The rapid proliferation of electric vehicles (EVs) has intensified requirements for compact, high-efficiency, and grid-friendly battery chargers. Conventional charger architectures typically employ a discrete boost power-factor-correction (PFC) front-end followed by an isolated DC–DC stage, leading to increased component count, higher losses, and larger magnetic and filter requirements. This paper presents a modified bridgeless boost converter topology that seamlessly integrates active PFC with the DC–DC conversion required for EV battery charging. By employing synchronous SiC MOSFETs in both boost and rectification legs, combined with an interleaved dual-phase design, the proposed charger minimizes conduction and switching losses, reduces input current ripple, and eliminates two diode bridges from the power path.

A 3.3 kW laboratory prototype was developed using planar coupled inductors and a TI C2000 microcontroller implementing a dual-loop control strategy: an inner current-shaping loop for near-unity power factor and an outer voltage regulation loop for battery charging.
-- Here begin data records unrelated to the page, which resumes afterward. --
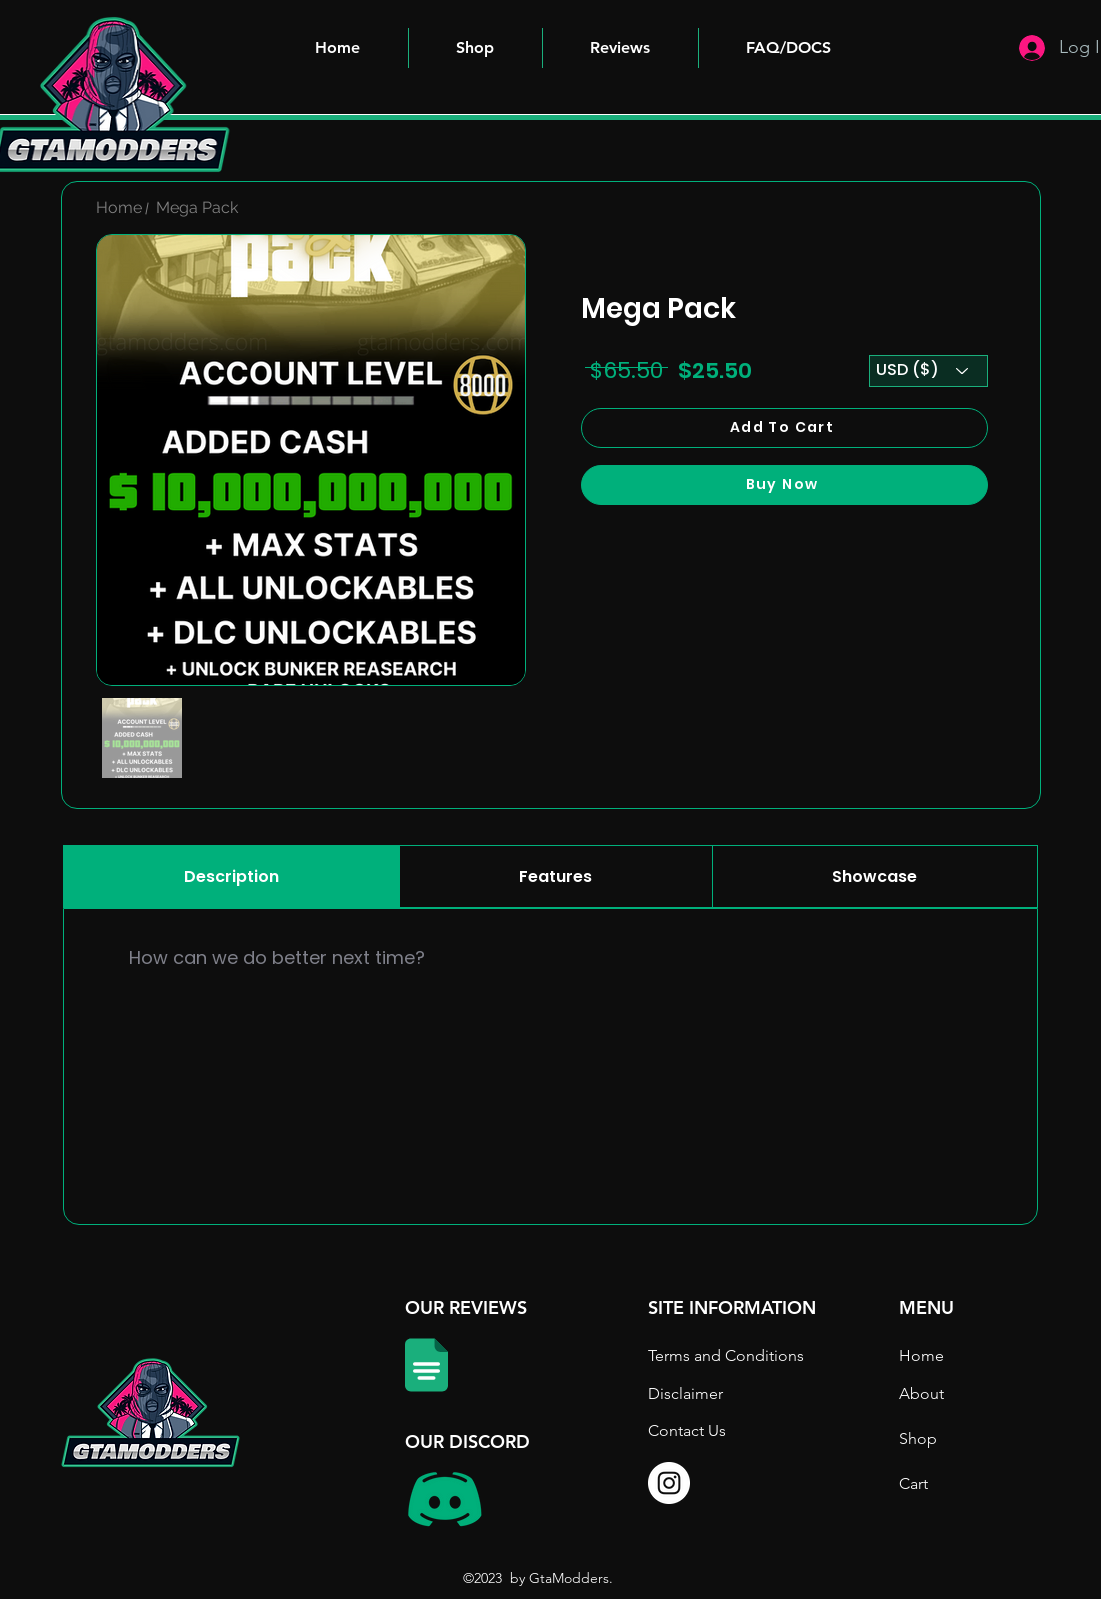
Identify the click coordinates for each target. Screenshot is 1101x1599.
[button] (789, 48)
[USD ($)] (928, 371)
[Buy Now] (784, 485)
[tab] (231, 876)
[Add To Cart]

Experimental evaluation under IEC 61000-3-2 compliance conditions demonstrates a power factor exceeding 0.99, total harmonic distortion below 5 %, and a peak efficiency of 97.2 % over 50 %–100 % load range. The unified PFC/DC–DC approach achieves a 30 % reduction in passive component volume compared to traditional two-stage designs, while thermal tests confirm stable operation under extended load and ambient temperature variations.

These results highlight the converter’s potential for next-generation EV chargers, offering a pathway to reduced system size, lower cost, and enhanced grid compatibility without sacrificing performance or reliability.